Over the years Mark and I have devoured our fair share of moquecas, both in restaurants and private homes. With the arrogance of the newcomer we believe we can tell a good moqueca from a bad one, and we never hesitate to share our opinions with the rest of the moqueca mavens. But make our own? No, not with those complex flavors. It’s only within the last month that we took the plunge and bought a clay moqueca pot at a roadside stand on the ride in to Rio (for a whopping $7.50!) Once back home, we researched recipes, donned our aprons and voilà! It turns out to be incredibly easy. (Note: since I find dendê impossible to digest, I tend towards the Capixaba version. Feel free to add dendê, and good luck to you if it’s your first time.)
Our first moqueca was made with shark (cação), which seems to be the classic Búzios version, but the one pictured here is being made with dourado. Besides the fish steaks, which you should marinate a while in lime juice, garlic and salt, slice or dice up onion, tomato, green pepper (optional) and cilantro, some malagueta peppers, urucum, and coconut milk (not usually used in a Capixaba version, but who’s looking?)
|Start layering . . .|
|Final layer, close her up|
Cover and boil for about 15-20 minutes, adding a little water if necessary. Then add the bottle of coconut milk, and keep cooking for another 10 minutes or so. Test the fish for doneness.
Bring the whole pot to the table and serve it over rice while your guests drool. It’s easy, delicious, nutritious, a great dinner party dish.
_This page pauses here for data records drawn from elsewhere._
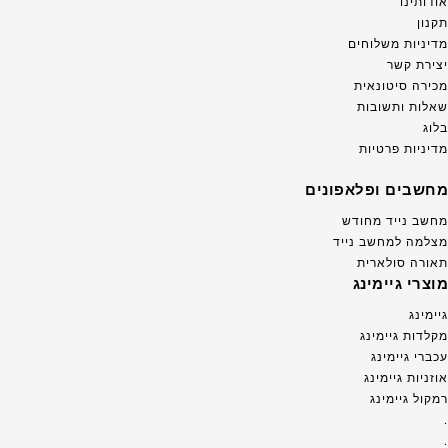
אודותינו
תקנון
מדיניות משלוחים
יצירת קשר
מכירה סיטונאית
שאלות ותשובות
בלוג
מדיניות פרטיות
מחשבים ופלאפונים
מחשב נייד מחודש
מצלמה למחשב נייד
תאורה סולארית
מוצרי גיימינג
גיימינג
מקלדות גיימינג
עכברי גיימינג
אוזניות גיימינג
רמקול גיימינג
.
.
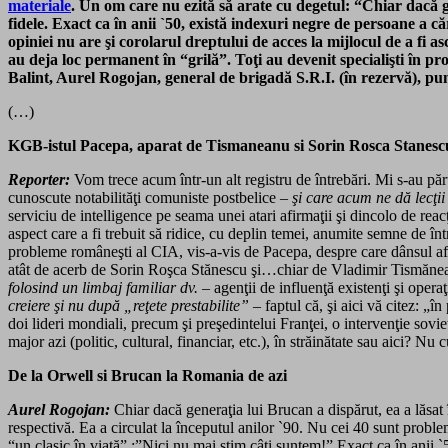
materiale
.
Un om care nu ezită să arate cu degetul
: “Chiar dacă g
fidele. Exact ca în anii `50, există indexuri negre de persoane a c
opiniei nu are şi corolarul dreptului de acces la mijlocul de a fi as
au deja loc permanent în “grilă”. Toţi au devenit specialişti în pr
Balint, Aurel Rogojan, general de brigadă S.R.I. (în rezervă), pune
(…)
KGB-istul Pacepa, aparat de Tismaneanu si Sorin Rosca Stanesc
Reporter:
Vom trece acum într-un alt registru de întrebări. Mi s-au păr
cunoscute notabilităţi comuniste postbelice –
şi care acum ne dă lecţi
serviciu de intelligence pe seama unei atari afirmaţii şi dincolo de r
aspect care a fi trebuit să ridice, cu deplin temei, anumite semne de în
probleme româneşti al CIA, vis-a-vis de Pacepa, despre care dânsul afir
atât de acerb de Sorin Roşca Stănescu şi…chiar de Vladimir Tismăneanu
folosind un limbaj familiar dv.
– agenţii de influenţă existenţi şi opera
creiere şi nu după „reţete prestabilite” –
faptul că, şi aici vă citez: „î
doi lideri mondiali, precum şi preşedintelui Franţei, o intervenţie sovi
major azi (politic, cultural, financiar, etc.), în străinătate sau aici?
De la Orwell si Brucan la Romania de azi
Aurel Rogojan:
Chiar dacă generaţia lui Brucan a dispărut, ea a lăsat î
respectivă. Ea a circulat la începutul anilor `90. Nu cei 40 sunt problem
“un clasic în viaţă” :”Nici nu mai ştim câţi suntem!” Exact ca în anii `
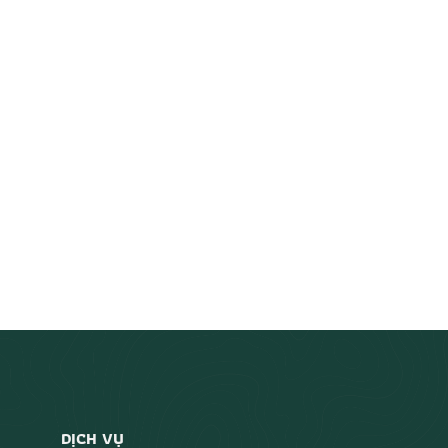
DỊCH VỤ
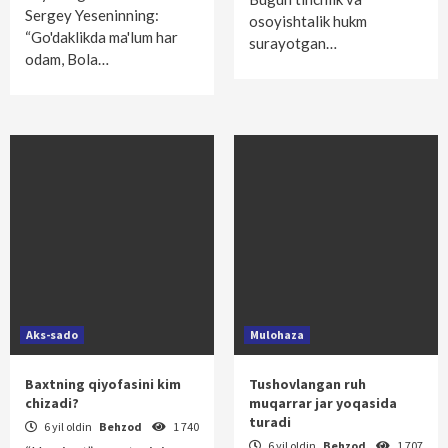
Sergey Yeseninning:
osoyishtalik hukm
“Go'daklikda ma'lum har
surayotgan…
odam, Bola…
Aks-sado
Mulohaza
Baxtning qiyofasini kim
Tushovlangan ruh
chizadi?
muqarrar jar yoqasida
turadi
6 yil oldin
Behzod
1 740
6 yil oldin
Behzod
1 707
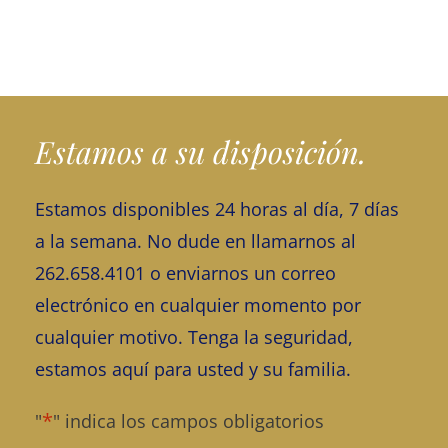
Estamos a su disposición.
Estamos disponibles 24 horas al día, 7 días
a la semana. No dude en llamarnos al
262.658.4101 o enviarnos un correo
electrónico en cualquier momento por
cualquier motivo. Tenga la seguridad,
estamos aquí para usted y su familia.
*
"
" indica los campos obligatorios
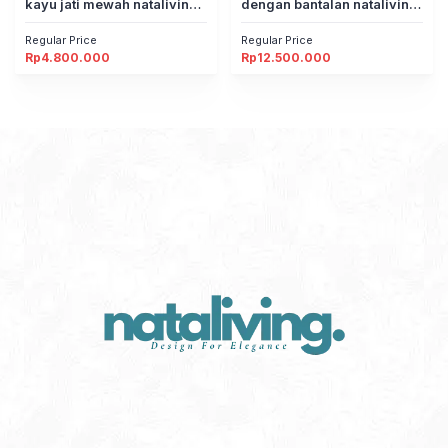
kayu jati mewah nataliving
dengan bantalan nataliving
furniture
furniture
Regular Price
Regular Price
Rp
4.800.000
Rp
12.500.000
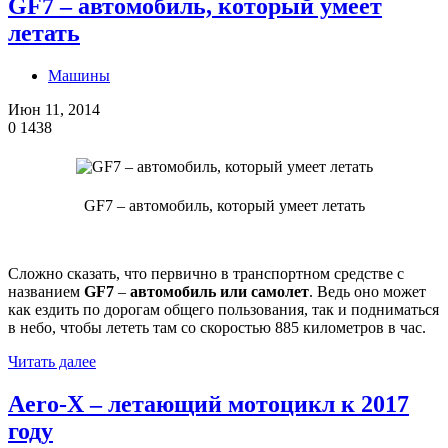
GF7 – автомобиль, который умеет
летать
Машины
Июн 11, 2014
0
1438
GF7 – автомобиль, который умеет летать
Сложно сказать, что первично в транспортном средстве с
названием
GF7
–
автомобиль или самолет
. Ведь оно может
как ездить по дорогам общего пользования, так и подниматься
в небо, чтобы лететь там со скоростью 885 километров в час.
Читать далее
Aero-X – летающий мотоцикл к 2017
году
(Note: In Brazil, Moqueca de Peixe is also served with farofa (a toasted manioc flour mixture) and pirão (a very thick, gravy-like side dish made from fish heads). I’ve always had some trouble with pirão since it, too, is made with dendê, so I leave it out. I apologize to my Brazilian friends, but you all know there are plenty of foreigners with this particular disability.)